» REQUIRED ACTION
The required output is a word-for-word restatement of the material below, from the line with "然後，應適當調整作息。因處暑處於由熱轉涼的交替" through its last line, inclusive.

» INPUT RECORDS
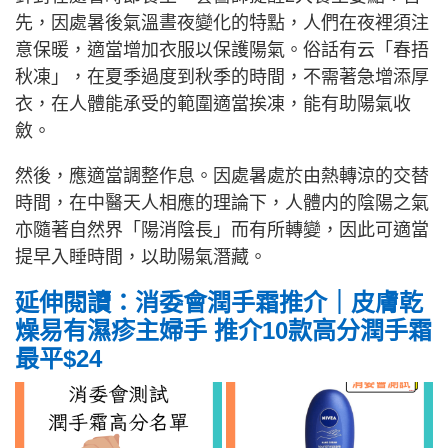
先，因處暑後氣溫晝夜變化的特點，人們在夜裡須注
意保暖，適當增加衣服以保護陽氣。俗話有云「春捂
秋凍」，在夏季過度到秋季的時間，不需著急增添厚
衣，在人體能承受的範圍適當挨凍，能有助陽氣收
斂。
然後，應適當調整作息。因處暑處於由熱轉涼的交替
時間，在中醫天人相應的理論下，人體内的陰陽之氣
亦隨著自然界「陽消陰長」而有所轉變，因此可適當
提早入睡時間，以助陽氣潛藏。
延伸閱讀：消委會潤手霜推介｜皮膚乾
燥易有濕疹主婦手 推介10款高分潤手霜
最平$24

» TASK ANSWER
然後，應適當調整作息。因處暑處於由熱轉涼的交替
時間，在中醫天人相應的理論下，人體内的陰陽之氣
亦隨著自然界「陽消陰長」而有所轉變，因此可適當
提早入睡時間，以助陽氣潛藏。
延伸閱讀：消委會潤手霜推介｜皮膚乾
燥易有濕疹主婦手 推介10款高分潤手霜
最平$24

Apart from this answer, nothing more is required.